Collected data
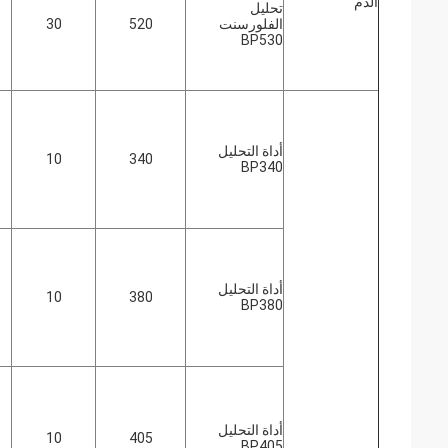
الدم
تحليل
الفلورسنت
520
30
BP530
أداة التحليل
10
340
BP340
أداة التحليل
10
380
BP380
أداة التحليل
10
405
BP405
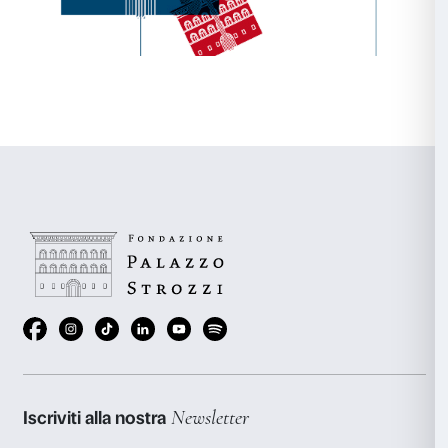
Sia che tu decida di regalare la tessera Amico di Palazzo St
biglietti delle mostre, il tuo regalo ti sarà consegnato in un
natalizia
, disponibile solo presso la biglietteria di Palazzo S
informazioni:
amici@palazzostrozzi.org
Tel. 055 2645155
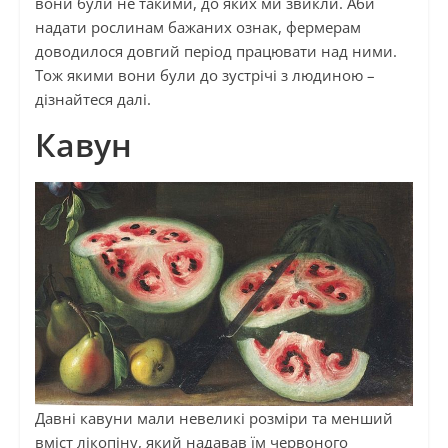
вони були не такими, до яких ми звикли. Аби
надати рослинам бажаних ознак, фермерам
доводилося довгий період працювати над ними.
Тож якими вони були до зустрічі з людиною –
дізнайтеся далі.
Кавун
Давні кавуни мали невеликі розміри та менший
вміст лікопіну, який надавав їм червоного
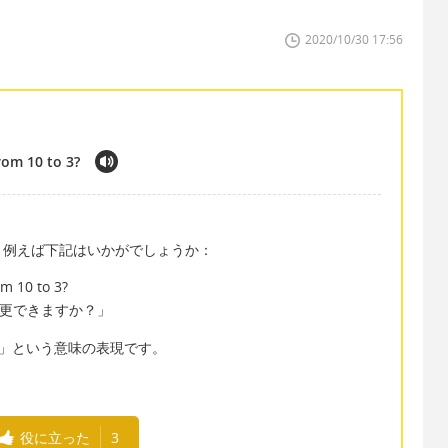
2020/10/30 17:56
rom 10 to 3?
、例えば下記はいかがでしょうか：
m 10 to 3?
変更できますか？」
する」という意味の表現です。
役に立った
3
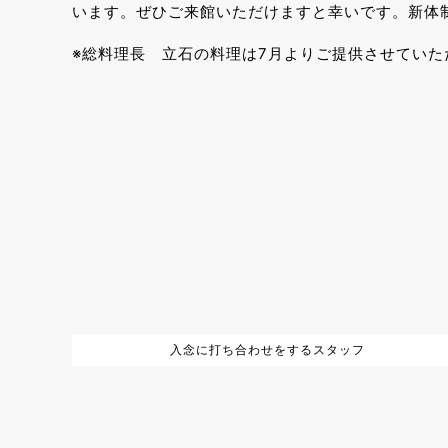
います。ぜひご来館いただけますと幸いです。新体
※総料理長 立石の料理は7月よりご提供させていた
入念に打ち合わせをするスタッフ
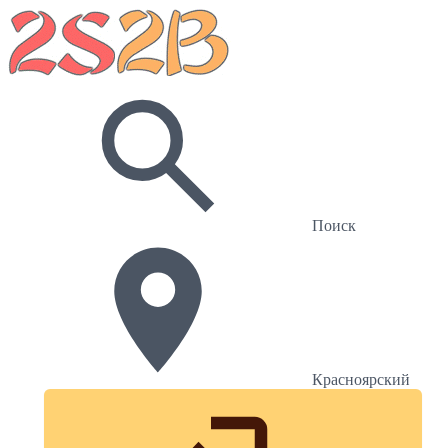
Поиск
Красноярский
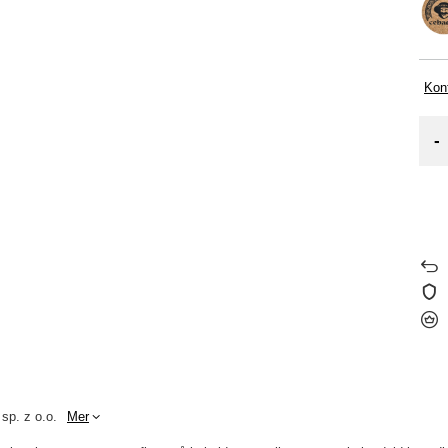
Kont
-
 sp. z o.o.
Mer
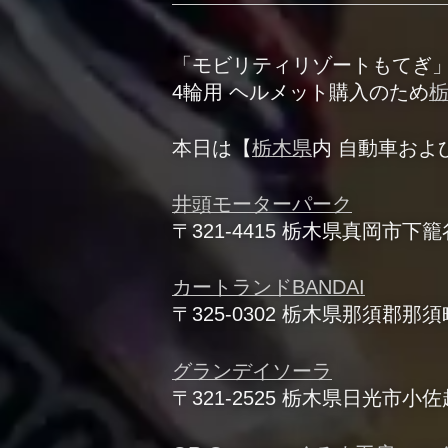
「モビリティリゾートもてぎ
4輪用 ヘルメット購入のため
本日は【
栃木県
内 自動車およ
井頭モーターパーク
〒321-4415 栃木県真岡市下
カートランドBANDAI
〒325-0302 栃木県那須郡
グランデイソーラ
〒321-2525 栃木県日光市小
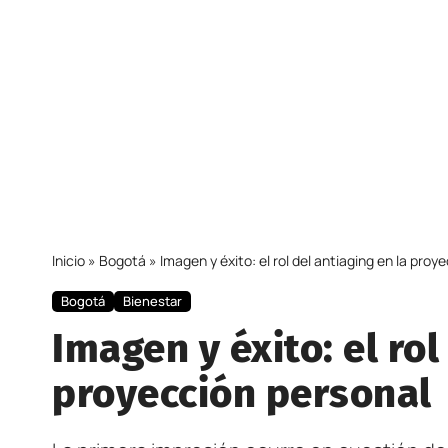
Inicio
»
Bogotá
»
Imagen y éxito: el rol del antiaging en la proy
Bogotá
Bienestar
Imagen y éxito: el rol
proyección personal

WHAT THE TASK REQUIRES: Copy out, in full, each line above that has the word "були" in it.

THE COMPLETED TASK:
вони були не такими, до яких ми звикли. Аби
Тож якими вони були до зустрічі з людиною –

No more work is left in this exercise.